The ruling classes in many countries of the world, faced with a very real threat to their domination by the USSR and the leftist movements, were forced to undertake social and economic reforms...
However, having got rid of the USSR, heir and successor of the 1917 Russian Revolution, and thereby the constantly looming “ghost of communism,” global capitalism (with its neoliberal ideology and economy) has lost many of the social and political constraints that stimulated its own internal development. The result is a new sharp increase in property inequality, a polarization of society in the US and other Western countries, growing social and political tensions around the world, bloody coups and wars in a number of countries and regions, information wars, the degradation of culture and education, and the spread of international terrorism. Moreover, after the collapse of the USSR, many of the Western left-wing political parties that had defended the interests of working people quickly declined and in some cases merged with liberal political parties and movements. This led to the actual liquidation of the effective anti-capitalist opposition, to new forms of the manipulation of consciousness through mass media, and to a dynamic in which technical progress and a complex social organization, instead of promoting human development, in many respects turned against it.

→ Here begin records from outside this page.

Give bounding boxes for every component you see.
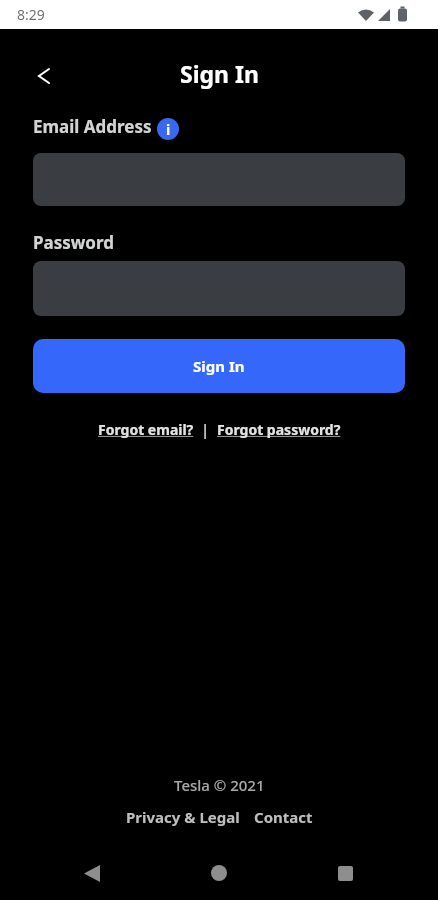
button[interactable]	[199, 853, 239, 893]
button[interactable]	[33, 261, 405, 316]
button[interactable]: Forgot password?	[217, 420, 341, 439]
staticText: Tesla © 2021	[174, 775, 265, 795]
button[interactable]: Sign In	[33, 339, 405, 393]
staticText: |	[194, 420, 217, 439]
staticText: Email Address	[33, 115, 152, 138]
button[interactable]: Forgot email?	[98, 420, 194, 439]
button[interactable]	[72, 853, 112, 893]
button[interactable]: Privacy & Legal	[126, 807, 240, 827]
button[interactable]: i	[157, 118, 179, 140]
button[interactable]: Contact	[254, 807, 313, 827]
button[interactable]	[24, 57, 64, 95]
button[interactable]	[33, 153, 405, 206]
staticText: Password	[33, 231, 114, 254]
staticText: i	[166, 120, 171, 139]
staticText: 8:29	[17, 5, 45, 24]
staticText: Sign In	[180, 58, 259, 89]
button[interactable]	[325, 853, 365, 893]
staticText: Sign In	[193, 356, 245, 376]
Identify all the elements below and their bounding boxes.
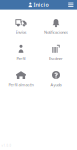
button[interactable]: Envíos — [4, 19, 38, 34]
button[interactable]: Perfil — [4, 45, 38, 60]
staticText: Notificaciones — [44, 30, 68, 35]
button[interactable]: Escáner — [38, 45, 74, 60]
button[interactable]: Menú — [66, 0, 76, 10]
staticText: Escáner — [49, 56, 63, 61]
staticText: Perfil almacén — [8, 82, 34, 87]
staticText: Inicio — [33, 1, 48, 8]
button[interactable]: Ayuda — [38, 71, 74, 87]
button[interactable]: Perfil almacén — [4, 71, 38, 87]
staticText: Perfil — [16, 56, 26, 61]
staticText: Ayuda — [50, 82, 62, 87]
button[interactable]: Notificaciones — [38, 19, 74, 34]
staticText: Envíos — [16, 30, 26, 35]
staticText: v 1.0.0 — [2, 144, 12, 148]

Summing up, we can state the following. First, the revolution of 1917 in Russia influenced all further world development, stimulating the disintegration of colonial systems, the awakening of the East, and the formation of independent states including such large and powerful ones as China and India. Secondly, the revolution in Russia, despite its huge costs and sacrifices, has moved the social and political development of the whole world far ahead—not just the developing countries and former colonies and semi-colonies, but also the developed Western countries. Third, only post-revolutionary Russia, with its enormous mobilization potential and the ideology of internationalism, could long and effectively resist Nazi Germany, which enslaved almost the whole of Europe and posed a mortal threat to all mankind. Finally, the 1917 revolution in Russia clearly demonstrated the danger to many countries of the liberal elite's separation from the bulk of the population and of a blind belief in the infallibility of Western capitalist elites. One can conclude by saying that the ideas of internationalism put forward by the revolution of 1917 are very important again—stressing however that these are fundamentally different than currently prevalent ideas of global unification and global capitalism.
Arrighi, Giovanni. The Long Twentieth Century: Money, Power, and the Origins of Our Times. London, Verso, 1994.
Arrighi, Giovanni. Adam Smith in Beijing: Lineages of the 21st Century. London, Verso, 2007.
Frank, Andre Gunder. ReOrient: Global Economy in the Asian Age. Berkeley, University of California Press, 1998.
Huntington, Samuel. The Clash of Civilizations and the Remaking of World Order. New York, Simon & Schuster, 1996.
Piketty, Thomas. Capital in the Twenty-First Century. Cambridge, Ms. – London, Harvard University Press, 2014.
Wallerstein, Immanuel. The Demise of Neoliberal Globalization. Binghamton, N.Y., Fernand Braudel Center, Binghamton University, 2008.